Exercise material:
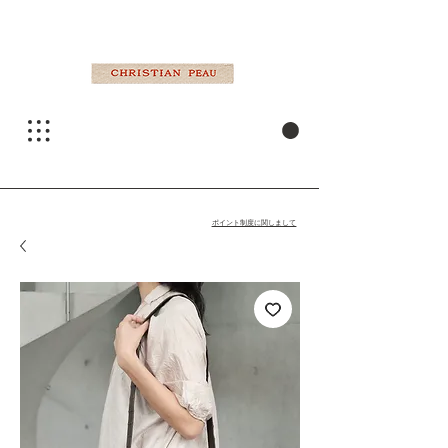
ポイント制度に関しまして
--
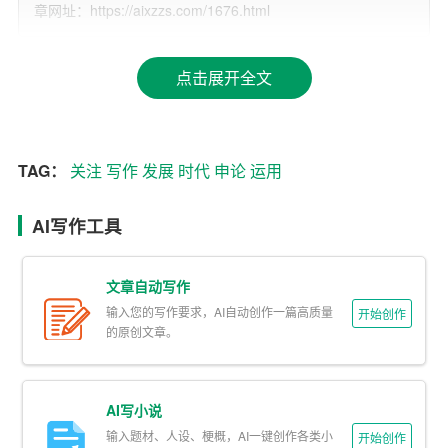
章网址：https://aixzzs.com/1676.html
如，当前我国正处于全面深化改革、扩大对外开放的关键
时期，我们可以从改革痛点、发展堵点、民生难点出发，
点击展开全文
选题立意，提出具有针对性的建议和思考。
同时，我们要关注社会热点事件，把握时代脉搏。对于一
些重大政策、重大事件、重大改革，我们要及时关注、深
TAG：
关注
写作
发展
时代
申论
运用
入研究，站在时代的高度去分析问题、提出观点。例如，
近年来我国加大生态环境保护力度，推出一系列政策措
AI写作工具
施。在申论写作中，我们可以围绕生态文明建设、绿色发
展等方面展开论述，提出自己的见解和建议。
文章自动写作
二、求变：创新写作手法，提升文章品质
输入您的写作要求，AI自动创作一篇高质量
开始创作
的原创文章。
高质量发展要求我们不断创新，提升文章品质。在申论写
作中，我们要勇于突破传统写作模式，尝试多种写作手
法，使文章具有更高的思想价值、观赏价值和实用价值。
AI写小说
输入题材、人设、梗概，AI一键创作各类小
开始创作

The task: Nothing is wanted except the number of lines in the entries above that include the word "提升文章品质".

Output below: 2